There are two aspects to this situation: the lack of nuanced understanding on the person who buys the program, and the overly complicated/flaky way we programmers handle all this. I've already painted with a very broad brush what we developers feel about this whole "being an industry" thing.

So what's the issue on the other side? If you ask most customers (and students), they respond "obfuscation" or a variant of it. In short, we use jargon, technobabble, which they understand nothing of, and are feeling taken advantage of when we ask for money. This covers the whole gamut from "oh cool, they seem to know what they are talking about, so I will give them all my money" to "I've been burned by smart sounding people before, I don't trust them anymore", to "I bet I can do it myself in under two weeks", to "the niece of the mother of my friend is learning to code and she's like 12, so I'll ask her instead".

So, besides reading all of Plato's work on dialectic and how to get at the truth through questions, how does one differentiate between a $500 website and a $20000 one? Especially if they look the same?

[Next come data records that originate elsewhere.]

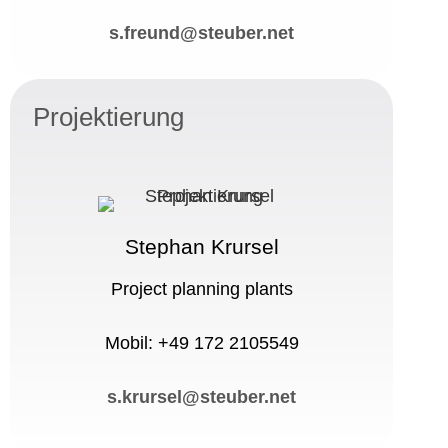
s.freund@steuber.net
Projektierung
Stephan Krursel
Project planning plants
Mobil: +49 172 2105549
s.krursel@steuber.net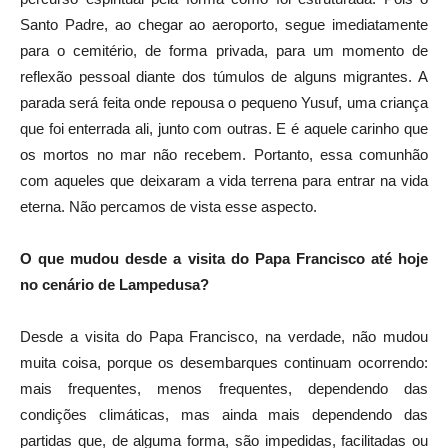
Santo Padre, ao chegar ao aeroporto, segue imediatamente
para o cemitério, de forma privada, para um momento de
reflexão pessoal diante dos túmulos de alguns migrantes. A
parada será feita onde repousa o pequeno Yusuf, uma criança
que foi enterrada ali, junto com outras. E é aquele carinho que
os mortos no mar não recebem. Portanto, essa comunhão
com aqueles que deixaram a vida terrena para entrar na vida
eterna. Não percamos de vista esse aspecto.
O que mudou desde a visita do Papa Francisco até hoje
no cenário de Lampedusa?
Desde a visita do Papa Francisco, na verdade, não mudou
muita coisa, porque os desembarques continuam ocorrendo:
mais frequentes, menos frequentes, dependendo das
condições climáticas, mas ainda mais dependendo das
partidas que, de alguma forma, são impedidas, facilitadas ou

Well, in my opinion as a teacher, for which I'm paid to sprinkle knowledge about computer programming onto people, there are two important things to understand about making software to evaluate the quality of a product:

  • Programming is exclusively about logic. The difficulty (and the price) scales in regards to the logic needed to solve whatever problem we are hired to solve
  • We very often reuse logic from other places and combine those lines of code with ours to refine the solution

Warning triggers that make me think the person is trying to sell me magic pixie dust include:

  • The usual bullshit-bingo: if they try to include as many buzzwords (AI, machine learning, cloud, big data, blockchain,...) as possible in their presentation, you have to ask very pointed question about your problem, and how these things will help you solve it
  • If they tell you they have the perfect solution for you even though they asked no question, they are probably trying to recycle something they have which may or may not work for your issues

A word of warning though: prices in absolute aren't a factor at all. In the same way that you'd probably pay quite naturally a whole lot more money for a bespoke dinner table that is exactly what you envision in your dreams than the one you can get in any furniture store, your solution cannot be cheaper than off-the-shelf. Expertise and tailoring cannot be free. Balking at the price when you have someone who genuinely is an expert in front of you, and after they announced their price is somewhat insulting. How often do you go to the bakery and ask the question "OK, so your cake is really good, and all my friends recommend it, and I know it's made with care, but, like, $30 is way too expensive... how about $15?"

I have also left aside the question of visual design. it's not my field, I suck at it, and I think that it is an expert field too, albeit more on the "do I like it?" side of the equation than the "does it work?" one, when it comes to estimating its value. It's like when you buy a house: there are the foundations, and the walls, and the roof, and their job is to answer the question "will I still be protected from the outside weather in 10 years?", whereas the layout, the colors of the walls, and the furniture are the answer to the question "will I still feel good in this place in 10 years?". Thing is, with software development as well, you can change the visuals to a certain extent (up to the point when you need to change the position of the walls, to continue with the metaphor), but it's hard to change the foundations.